Taxpayers are allowed to look for the most advantageous fiscal schemes and - as long as they don't violate any laws - this can only be a form of tax avoidance and not tax evasion. However, companies that make optimal use of fiscal rulings are often heavily criticised, as was the case with Shell quite recently. This has raised questions about where the dividing line between tax avoidance and tax evasion lies. In an interview with Nextens, Peter Kavelaars, Professor Fiscale Economie at Erasmus School of Economics, clarifies this. 

Multinationals are allowed to make use of the tax rules of different countries because they have establishments in these various countries. As such, they have to deal with international tax treaties and European legislation. However, all these rules, legislation and case law are not very aligned and this raises problems.

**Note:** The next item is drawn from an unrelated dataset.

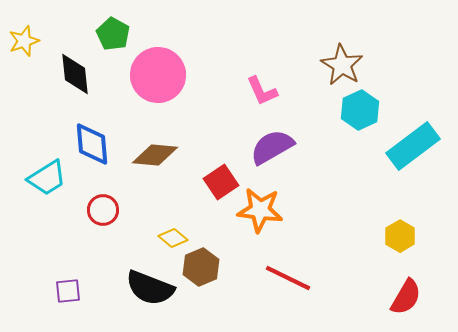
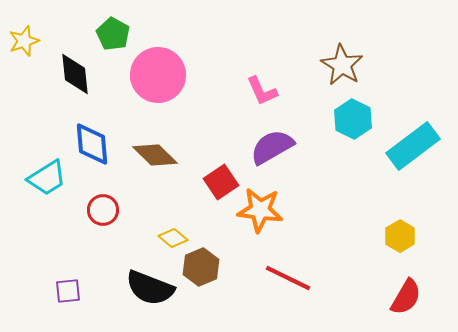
cyan hexagon: moved 7 px left, 9 px down; rotated 9 degrees counterclockwise
brown diamond: rotated 39 degrees clockwise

Every country namely has the freedom to create its own fiscal system and differences between countries can thus bring about advantages for internationally operating companies, as long as those companies also conduct activities in that country.

That a company needs to conduct activities in a specific country means that it is not sufficient to be a 'letterbox company'. In the past, establishing letterbox companies was not seen as a form of tax evasion because being established in a certain country should also mean that you can make use of that country's tax system. However, in the last few years, there have been many public and political discussions about letterbox companies, especially about letterbox companies that are established in the Netherlands. Under the pressure of the OESO and EU, the requirements that need to be met in order to establish your company in the Netherlands have become much stricter. As a result, the costs to establish your company in the Netherlands have become much higher than the fiscal benefits. 

Just like letterbox companies, tax rulings in the Netherlands were also heavily scrutinised, especially the rulings about liquidation losses. Shell made use of this ruling by settling its foreign losses in the Netherlands. As a result, Shell did not need to pay any taxes anymore because all foreign losses could be deducted from its profits. However, even though this practice was criticised, Shell's acts were in accordance with the Dutch law, because there exists Dutch legislation that allows this practice. 'Thus, this practice can absolutely not be a form of tax evasion', says Professor Kavelaars.